While your basic thoughts are good, I find it hypocritical and laughable that the person giving this advice about unity and bringing up the quality of contracting, is a guy who is registered as INMO. 

First things first, is for people to register using a real name and stand out exposed so everybody knows who everybody is. 

On a forum filled with anonymity there is no solidarity.

Can you imagine going to a NARI meeting or any trade group and everybody is meeting each other to discuss important topics and they have name tags on that say ROOFERPRO91, and refuse to give out a business card and want to be anonymous?


----------



## cwatbay (Mar 16, 2010)

I would like to think that you are right on with the line that says: eventually these guys will weed themselves out.......

From my experience ( about 40 years worth ), they DO NOT weed themselves out.
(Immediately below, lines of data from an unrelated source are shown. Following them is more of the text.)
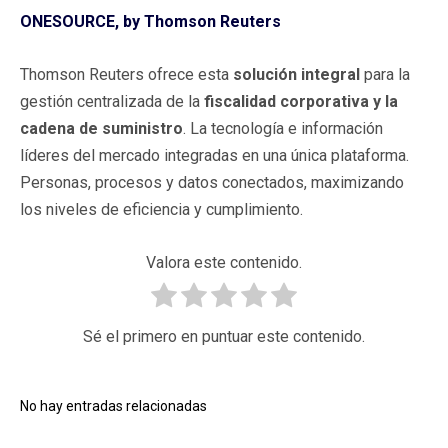
ONESOURCE, by Thomson Reuters
Thomson Reuters ofrece esta
solución integral
para la
gestión centralizada de la
fiscalidad corporativa y la
cadena de suministro
. La tecnología e información
líderes del mercado integradas en una única plataforma.
Personas, procesos y datos conectados, maximizando
los niveles de eficiencia y cumplimiento.
Valora este contenido.
Sé el primero en puntuar este contenido.
No hay entradas relacionadas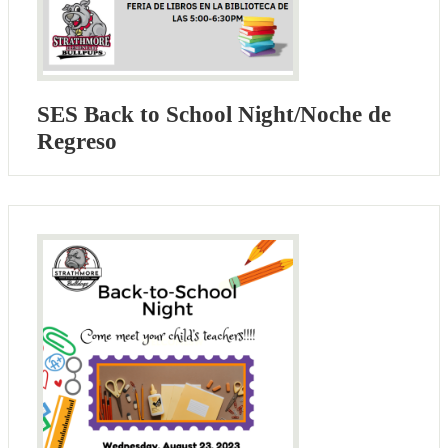
SES Back to School Night/Noche de
Regreso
They are simply replaced with more of the same. 

There are increasing sources of marginally skilled, unlicensed, uninsured, Craigs Lister, non-business types that will constantly undercut those of us that do our best to follow the rules and be legitimate. 

What sources you say ?? Here is a short list: 
Illegal immigration
High school drop outs
Out of work construction workers
Outsourced workers
Graduates from a wealth of vocational shools
And just too many babies being born into single mother homes that have too many welfare kids already( no offense to hardworking single mothers, but you know what I mean)

You also have a growing population of immigrants from countries where the labor is exceedingly cheap, and, the quality of products is low. You have an increase in the number of cash strapped low and middle class that do not have the discretionary income or equity that past generations have had --- thereby causing them to go to low priced handymen and "contractors". 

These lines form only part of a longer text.